─── Exercise inputs ───

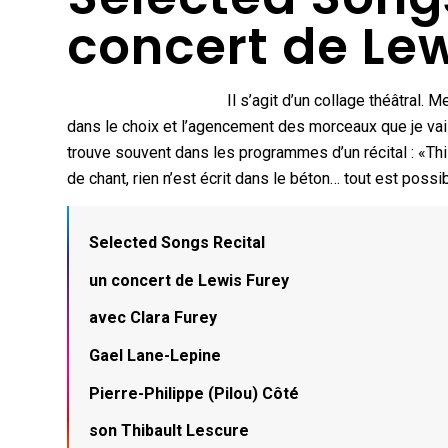
concert de Lew
Il s’agit d’un collage théâtra
dans le choix et l’agencement des morceaux que je vais 
trouve souvent dans les programmes d’un récital : «This
de chant, rien n’est écrit dans le béton… tout est pos
Selected Songs Recital
un concert de Lewis Furey
avec Clara Furey
Gael Lane-Lepine
Pierre-Philippe (Pilou) Côté
son Thibault Lescure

───

Action item:
In the entries above, find each line with "Furey" and list it.

Result:
un concert de Lewis Furey
avec Clara Furey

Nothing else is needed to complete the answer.